Washington — The U.S. House is poised to vote Wednesday on a revamped $6 billion package to speed up the drug and medical device approval process, boost cancer and Alzheimer’s research, and increase funding for the National Institutes of Health and the Food and Drug Administration.
The bill, known as the 21st Century Cures Act, includes mental health programs, $1 billion in state grants to help fight opioid addition and abuse, and a scaled-down $4.8 billion for the NIH over 10 years.
Rep. Fred Upton, R-St. Joseph, a key package architect, calls it a “once in a generation” chance to help researchers change the way disease is treated. The original bill passed the House in July 2015 with bipartisan support, 344-77.
The legislation includes $1.8 billion in cancer research funding for Vice President Joe Biden’s cancer “moonshot.”

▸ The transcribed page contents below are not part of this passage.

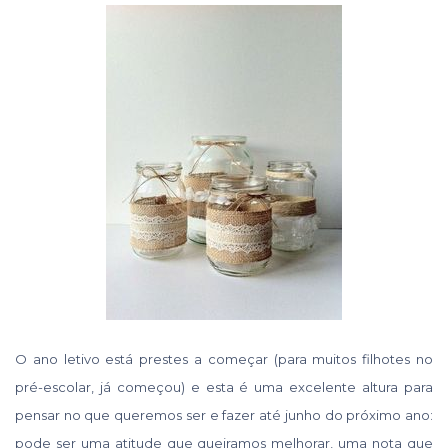
O ano letivo está prestes a começar (para muitos filhotes no
pré-escolar, já começou) e esta é uma excelente altura para
pensar no que queremos ser e fazer até junho do próximo ano:
pode ser uma atitude que queiramos melhorar, uma nota que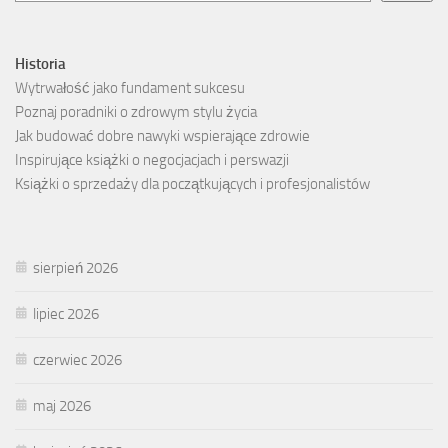
Historia
Wytrwałość jako fundament sukcesu
Poznaj poradniki o zdrowym stylu życia
Jak budować dobre nawyki wspierające zdrowie
Inspirujące książki o negocjacjach i perswazji
Książki o sprzedaży dla początkujących i profesjonalistów
sierpień 2026
lipiec 2026
czerwiec 2026
maj 2026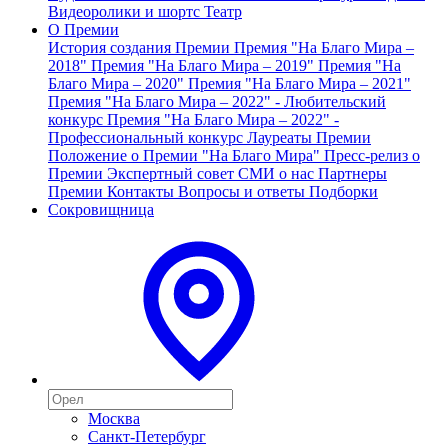
Видеоролики и шортс
Театр
О Премии
История создания Премии
Премия "На Благо Мира –
2018"
Премия "На Благо Мира – 2019"
Премия "На
Благо Мира – 2020"
Премия "На Благо Мира – 2021"
Премия "На Благо Мира – 2022" - Любительский
конкурс
Премия "На Благо Мира – 2022" -
Профессиональный конкурс
Лауреаты Премии
Положение о Премии "На Благо Мира"
Пресс-релиз о
Премии
Экспертный совет
СМИ о нас
Партнеры
Премии
Контакты
Вопросы и ответы
Подборки
Сокровищница
Москва
Санкт-Петербург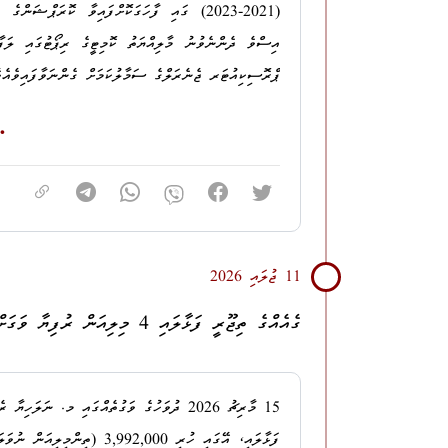
(2021-2023) ގައި ފާހަގަކޮށްފައިވާ ކޮރަޕްޝަނ
ޕްރޮސިކިއުޓަރ ޖެނެރަލްގެ ސަމާލުކަމަށް ގެންނަވާފައިވެއެ
އެ މައްސަލަތަކުގެ ތަޙުޤީޤު ހިނގަމުންދާ ގޮތް ބަލައި ތަޙު
2026 ގެ ކުރިން މި އޮފީހާ ޙިއްޞާކުރުމަށާއި، އެ ރިޕޯ
ކުރިން
ކޮމިޝަންގައި ދަންނަވައިފީމެވެ.
11 ޖުލައި 2026
އެ މައްސަލަތަކުގެ މަޢުލޫމާތު ލިބި، މައްސަލަތައް ޑިއުޓީ
ގެއެއްގެ ތިޖޫރީ ފަޅާލައި 4 މިލިއަން ރުފިޔާ ވަގަށްނެގި ބައެއްގެ މައްޗަށް ދަޢުވާކުރުން
އިތުރަށް އަޅަންޖެހޭ ފިޔަވަޅުތައް މި އޮފީހުން އަޅާނަމެވެ.
ފަޅާލައި، އޭގައި ހުރި 992,000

“We look forward to swift and favorable consideration of the 21st Century Cures Act in both the House and Senate,” Upton said in a joint statement with Sen. Lamar Alexander of the Senate’s Committee on Health, Education, Labor and Pensions. “America’s patients are waiting on us and we will deliver #CuresNow.”
The Obama White House said Tuesday it “strongly supports passage” of the bipartisan legislation, adding that it “offers advances in health that far outweigh” any concerns.
“The Administration is committed to taking immediate action to lay the groundwork to ensure that the funds in the bill would be disbursed quickly and effectively so we can begin to address these important public health challenges,” the White House said in a statement.
The package is paid for in part by selling excess crude oil from the Strategic Petroleum Reserve but mostly by cutting $3.5 billion from the Prevention and Public Health Fund from Obamacare.
AdvaMed, a trade group for medical-device makers, praised the creation of a broad category of “breakthrough” devices that would receive expedited review if there are no approved alternative treatments for patients.
But critics are unhappy the legislation doesn’t include controls for drug pricing and worry that easing drug and device approvals could compromise patient safety.
The initial bill guaranteed a decade of mandatory funding for the NIH, but now it will be left up to congressional appropriators each year.
Democratic Sen. Elizabeth Warren of Massachusetts noted that federal spending on medical research has been cut 20 percent in the last 12 years, when adjusted for inflation.
“This final deal has only a tiny fig leaf of funding, for NIH and for the opioid crisis. And most of that fig leaf isn’t even real,” Warren said Monday on the Senate floor. “Most of the money won’t really be there unless future congresses passes future bills in future years to spend those dollars.”
Diane Zuckerman, president of the National Center for Health Research, said studies — including one she just published in the Journal of the American Medical Association — have found that cancer drugs approved through the FDA’s expedited process don’t necessarily help patients live longer and are almost never proven to improve their quality of life.
Upton’s bill “is pushing even more in that direction,” Zuckerman said. “You have a bill that purports to help patients and find cures, but you see from the research that lowering the standard does the opposite.”
Zuckerman said the legislation also has good provisions, but she’d rather Congress scrap the draft and try again later.
The consumer group Public Citizen says the bill would weaken FDA standards for the type of evidence needed for drugmakers to get approval for new medical uses. The legislation calls for the FDA to evaluate the potential use of “real world evidence,” such as patient registries, observational studies and claims.
“It’s a much lower standard of evidence than a controlled, randomized clinical trial. It’s more subject to bias and to manipulation of the data to make the case that a drug is safe and effective for another use,” said Michael A. Carome, the group’s director of health research.
Republican Sen. Chuck Grassley of Iowa has objected to a section that would weaken reporting requirements for industry payments to doctors under the Physician Payment Sunshine Act by exempting indirect payments for speaking fees and payments for medical education such as textbooks.
“Watering down sunshine provisions is counter productive and goes against the trend in health care to have more transparency, not less,” said Grassley, who said he’d block Cures’ progress in the Senate unless the provision is removed.
Senate Majority Leader Mitch McConnell has said the Senate will take up the package in December after the House acts on it.